Technical speaking, no I'm not using "pure" laboratory grade ammonia. I'm using cleaning grade ammonia with only 1 ingredient: Ammonium Hydroxide, which of course is just an aqueous solution of ammonia. There is no coloring, perfumes/scents, or sulfactants/soaps that are listed on the bottle. I understand it probably has negligible amounts of contaminants; this is the same gallon jug I have used on easily 20 tanks in the past year, and I have not had a problem yet. I am very confident that the ammonia I am using is not the problem.
As far as numbers go; I have not documented the process day by day as there really isn't much to it.
I add enough ammonia to get an initial reading of about 2-3 PPM (which I have found to provide faster cycling than higher concentrations). After about a week I start to test the ammonia level and add more ammonia as needed to get the concentration back to 2-3 PPM, once per day, as close as 24 hours after the last ammonia addition as possible. This involves a test to get the starting concentration in the tank, and a test (sometimes more) after the additional ammonia is added. On this particular brand of ammonia, it takes about 3 capfuls to jump the tank PPM up 2 PPM.

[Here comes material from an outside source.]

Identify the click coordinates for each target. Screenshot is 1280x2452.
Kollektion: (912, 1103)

I usually do a test for nitrite every couple of days during the first part of the cycle to determine if the ammonia is getting broken down. My kit tested positive for nitrite about a week into the cycle. I did not pay attention to the value at the time, as it wasn't important.

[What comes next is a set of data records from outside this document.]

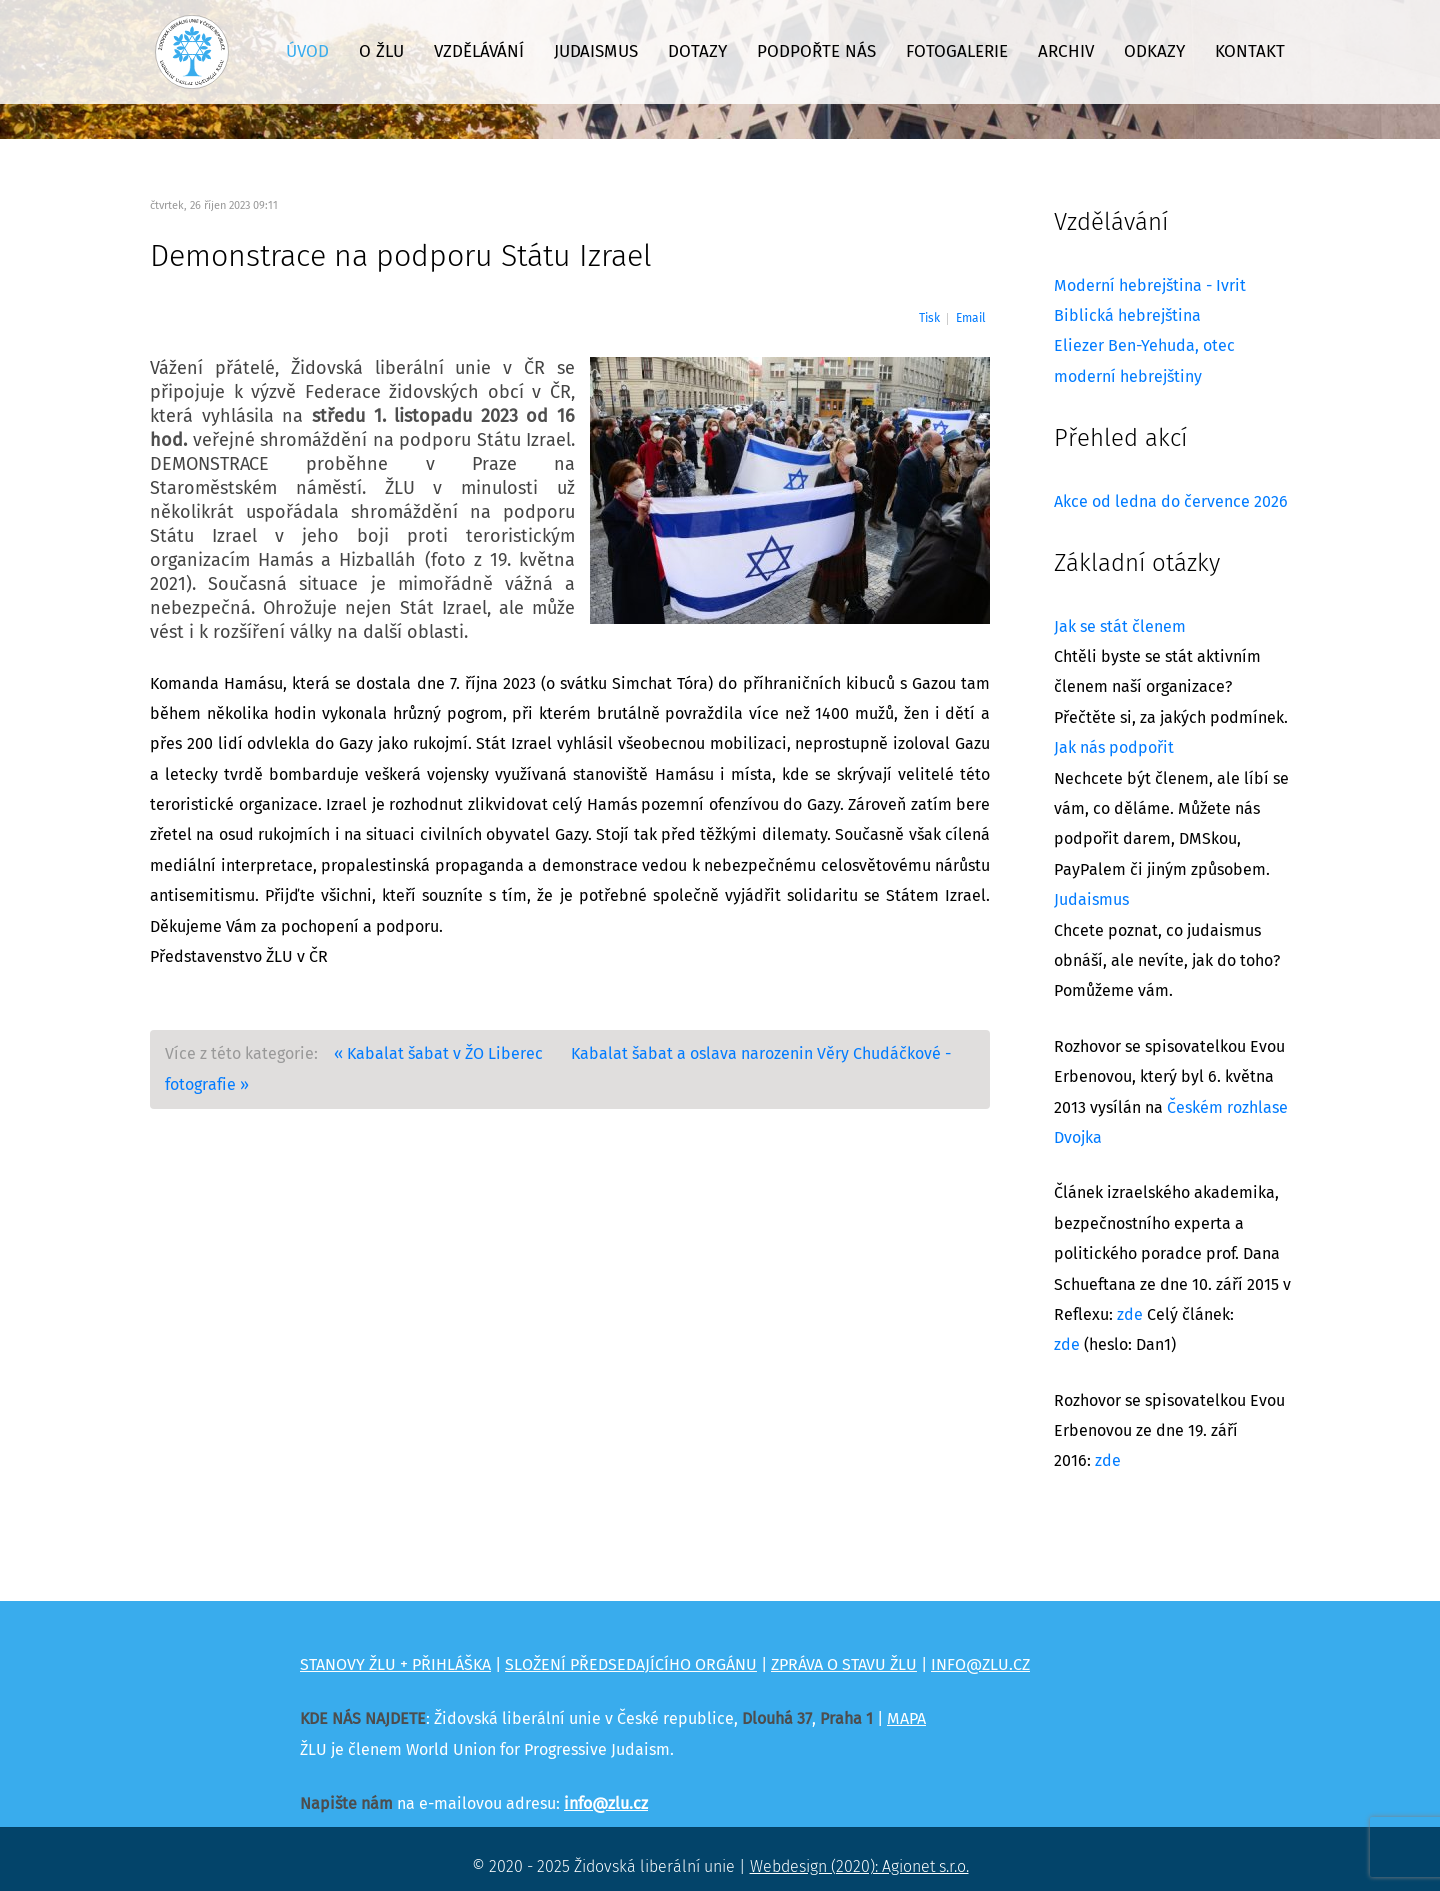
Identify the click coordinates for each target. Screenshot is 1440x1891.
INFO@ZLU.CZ (980, 1665)
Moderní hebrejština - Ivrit (1150, 286)
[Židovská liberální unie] (192, 52)
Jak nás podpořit (1114, 748)
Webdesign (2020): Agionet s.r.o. (859, 1867)
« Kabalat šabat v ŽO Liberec (438, 1054)
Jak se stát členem (1120, 627)
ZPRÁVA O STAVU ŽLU (844, 1665)
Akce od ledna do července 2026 (1171, 502)
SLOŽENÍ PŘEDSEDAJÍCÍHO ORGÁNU (631, 1665)
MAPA (906, 1719)
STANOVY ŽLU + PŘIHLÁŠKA (395, 1665)
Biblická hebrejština (1127, 316)
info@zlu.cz (606, 1804)
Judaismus (1091, 900)
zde (1130, 1315)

Being that I used pre seeded media, I started to see a .5 to 1 PPM drop per day after a week. This slowly increased (I would guess .25 per 2 1/2 days??) until a test showed no ammonia in the tank. As witnessed before, ammonia breakdown seems to happen at an increasing pace, as opposed to nitrite which seems to plateau and then drop off suddenly over a day or two. At this point, I tested for nitrite, expected to see it in the tank, but found that this part of the cycle had also completed.
My test for nitrate at this point showed medium red on the API drop test; I would guess in the 80 PPM range.
The next day, the test for ammonia showed an increase in ammonia, even through I had not introduced any to the tank since the last test. The reading was between 1-2 PPM.
I have continued by cycling procedure, bringing the concentration up to 2-3 PPM per day, and 24 hours later I still see .75 to 1 PPM left over in the tank. Nitrites have been at 0 since I started testing for them daily.
I just tested the water, which is about 25 hours since the test yesterday. Here are my readings:
ammonia: .75 (between .5 and 1 ppm)
nitrite: 0 ppm
nitrate: between 40-80 PPM
This means that roughly half of the ammonia added is getting broken down per day. Why not the other half? This has been going on for weeks...I can't make heads or tails of it.